1

Topic: Question, maybe a bug in regular expression parsing in spec

Hi, I'm Rafa from Spain. Sorry for my poor English.

I'm developing a web site with the symfony framework (http://www.symfony-project.org). I was looking for information about security, XSS and validation for correctness of HTML input. After a while I decided not to implement bbCode or similar solutions, but to use HTMLPurifier or a similar thing to validate and limitate the input coupled with TinyMCE.

Let me tell you, I was painfully defeated by HTMLPurifier. So many classes, configuration directives... A whole on-disk cache system... When I found htmLawed and saw its footprint (source size over all) instantly abandoned HTMLPurifier.

On subject again. I'm trying to use a very tight configuration where only a few tags and very few attributes are allowed. All worked like a charm except when I tried to use regular expressions to control the attributes content.
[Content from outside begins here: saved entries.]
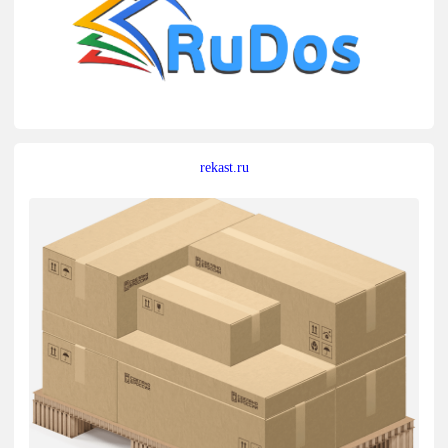
rekast.ru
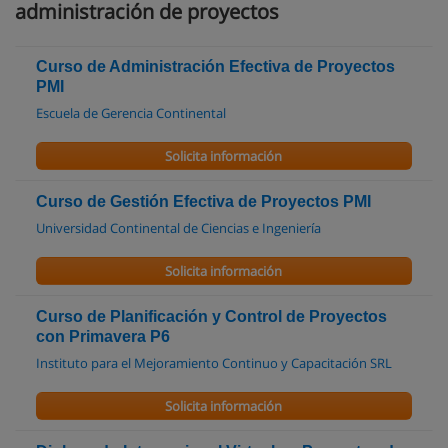
administración de proyectos
Curso de Administración Efectiva de Proyectos
PMI
Escuela de Gerencia Continental
Solicita información
Curso de Gestión Efectiva de Proyectos PMI
Universidad Continental de Ciencias e Ingeniería
Solicita información
Curso de Planificación y Control de Proyectos
con Primavera P6
Instituto para el Mejoramiento Continuo y Capacitación SRL
Solicita información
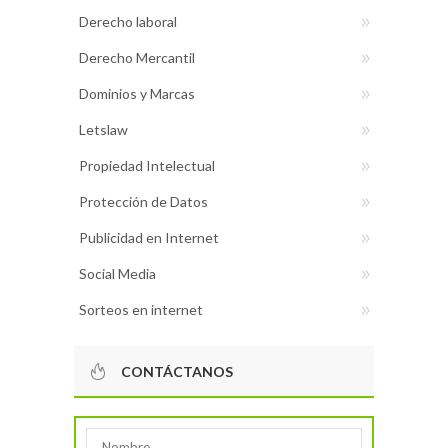
Derecho laboral
Derecho Mercantil
Dominios y Marcas
Letslaw
Propiedad Intelectual
Protección de Datos
Publicidad en Internet
Social Media
Sorteos en internet
CONTÁCTANOS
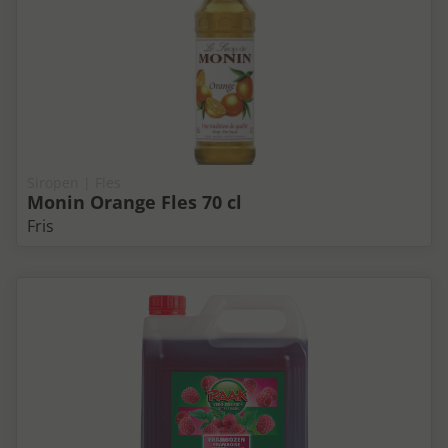
Siropen | Fles
Monin Orange Fles 70 cl
Fris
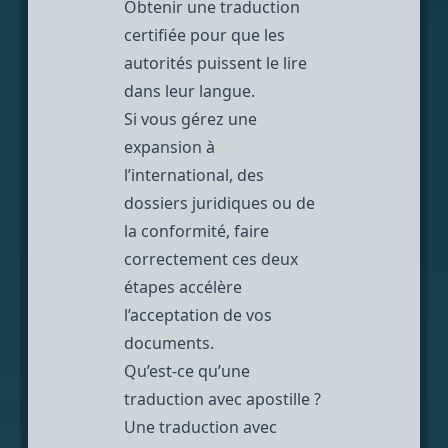
Obtenir une traduction
certifiée pour que les
autorités puissent le lire
dans leur langue.
Si vous gérez une
expansion à
l’international, des
dossiers juridiques ou de
la conformité, faire
correctement ces deux
étapes accélère
l’acceptation de vos
documents.
Qu’est-ce qu’une
traduction avec apostille ?
Une traduction avec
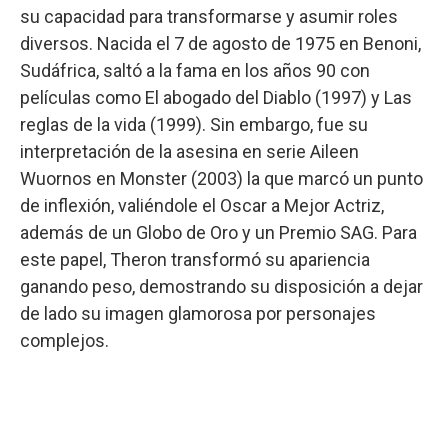
su capacidad para transformarse y asumir roles
diversos. Nacida el 7 de agosto de 1975 en Benoni,
Sudáfrica, saltó a la fama en los años 90 con
películas como El abogado del Diablo (1997) y Las
reglas de la vida (1999). Sin embargo, fue su
interpretación de la asesina en serie Aileen
Wuornos en Monster (2003) la que marcó un punto
de inflexión, valiéndole el Oscar a Mejor Actriz,
además de un Globo de Oro y un Premio SAG. Para
este papel, Theron transformó su apariencia
ganando peso, demostrando su disposición a dejar
de lado su imagen glamorosa por personajes
complejos.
An example of rule I'm using is:

...
$rule[] = 'span=-*, style(match="/^(?:\s)*text-decoration: line-through;(?:\s)*$/i")';
...
$spec = implode(';', $rules);

The matter is that htmLawed appears to ignore the regular expression. As you can see, the example is a very simple one.

I digged a bit and found that the hl_spec function, that appears to be the function that parses the spec, manipulate and modify the regular expressions founds in the spec, validating them. I'm not a good reg-exp ninja, so probably you can find the problem. The regular expression that ends in hl_regexp is like this one:

"/^(?:\s)*text-decoration: line-through;(?:\s)*$/i\

Please note the initial double-quotes and the final back-slash.
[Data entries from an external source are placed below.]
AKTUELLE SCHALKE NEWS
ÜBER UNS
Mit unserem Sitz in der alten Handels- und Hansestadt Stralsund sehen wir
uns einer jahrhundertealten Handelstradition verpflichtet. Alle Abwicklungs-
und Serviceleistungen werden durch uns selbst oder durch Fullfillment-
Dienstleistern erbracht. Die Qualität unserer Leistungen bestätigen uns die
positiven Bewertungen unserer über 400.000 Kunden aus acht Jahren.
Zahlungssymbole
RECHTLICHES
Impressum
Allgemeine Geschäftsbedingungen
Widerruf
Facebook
My solution right now is replacing the next line:

$y[$an][strtolower(substr($m, 0, $pm))] = str_replace(array("\x01", "\x02", "\x03", "\x04", "\x05", "\x06", "\x07", "\x08"), array(";", "|", "~", " ", ",", "/", "(", ")"), substr($m, $pm+1));

With this one:

$pm = strpos($m, '=');
$index = strtolower(substr($m, 0, $pm));
$exp = substr($m, $pm+2, strlen($m)-($pm+3));
$final_exp =  str_replace(array("\x01", "\x02", "\x03", "\x04", "\x05", "\x06", "\x07", "\x08"), array(";", "|", "~", " ", ",", "/", "(", ")"), $exp);
$y[$an][$index] = $final_exp;

As you can see, I like variables very much ;). It's just for clarity. The diff really is in the parameters passed to the substr function, where I raise the initial index by one and remove an additional character from the end, resulting in no double-quotes nor back-slash. but I'm sure there are much better ways to correct this. Even now I'm not really sure all this is not my fault or an artifact/bug in other place.

I'm using an up-to-date Ubuntu Hardy Heron, that ships with php 5.2.4.
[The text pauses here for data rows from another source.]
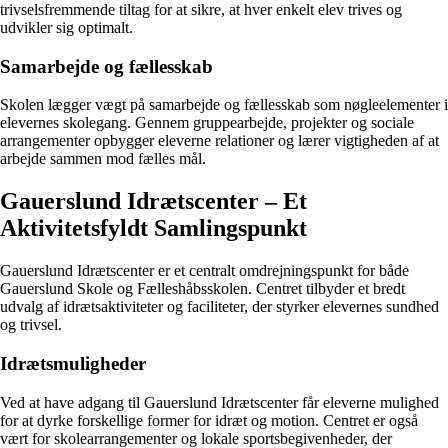
trivselsfremmende tiltag for at sikre, at hver enkelt elev trives og
udvikler sig optimalt.
Samarbejde og fællesskab
Skolen lægger vægt på samarbejde og fællesskab som nøgleelementer i
elevernes skolegang. Gennem gruppearbejde, projekter og sociale
arrangementer opbygger eleverne relationer og lærer vigtigheden af at
arbejde sammen mod fælles mål.
Gauerslund Idrætscenter – Et
Aktivitetsfyldt Samlingspunkt
Gauerslund Idrætscenter er et centralt omdrejningspunkt for både
Gauerslund Skole og Fælleshåbsskolen. Centret tilbyder et bredt
udvalg af idrætsaktiviteter og faciliteter, der styrker elevernes sundhed
og trivsel.
Idrætsmuligheder
Ved at have adgang til Gauerslund Idrætscenter får eleverne mulighed
for at dyrke forskellige former for idræt og motion. Centret er også
vært for skolearrangementer og lokale sportsbegivenheder, der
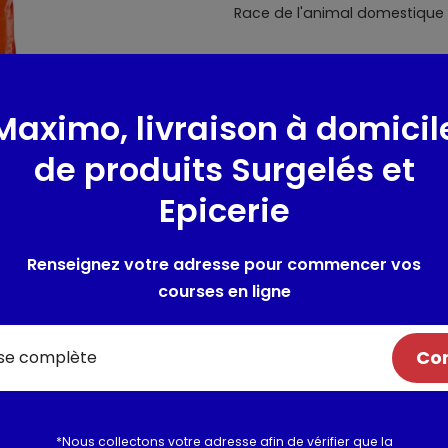
Race de l'animal domestique 
Composition / Ingrédie
Composition : céréales, viand
Maximo, livraison à domicil
déshydratée 4% dans les croqu
dans les croquettes au boeuf),
de produits Surgelés et
graisses, substances minérales
Epicerie
Composition: cereals, meat a
poultry 4% in the nuggets wit
Renseignez votre adresse pour commencer vos
with beef), derivatives of vege
courses en ligne
Fer (sulfate de fer monohydr
anhydre) : 1.5mg Cuivre (sulf
Com
Manganèse (sulfate de manga
de zinc monohydraté) : 100mg
Antioxygènes , Colorants
*Nous collectons votre adresse afin de vérifier que la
So this is part a question (is all this my fault?) part a bug report. Thanks in advance, and sorry if the bug is evident, but i'm tired. It's hard to swim in other's code... I'm writing too much, better go sleep. Regards.

2

Re: Question, maybe a bug in regular expression parsing in spec

When specifying $spec, certain special characters need to be escaped. The semi-colon ';', that I see in the value you use, is one of them. From the documenation:

Special characters: The characters ;, ,, /, (, ), |, ~ and space have special meanings in the rules. Words in the rules that use such characters, or the characters themselves, should be flanked by double-quotes ("). A back-tick (`) can be used to escape a literal " inside such words. An example rule illustrating this is input=value(maxlen=30/match="/^\w/i"/default="your `"ID`"").

Let me know if you have issues even after escaping such characters.

3 (edited by Galvesband 2008-06-30 03:27:21)

Re: Question, maybe a bug in regular expression parsing in spec

I readed that paragraph ten times before posted my initial comment, and yet it seems I don't get it well enough.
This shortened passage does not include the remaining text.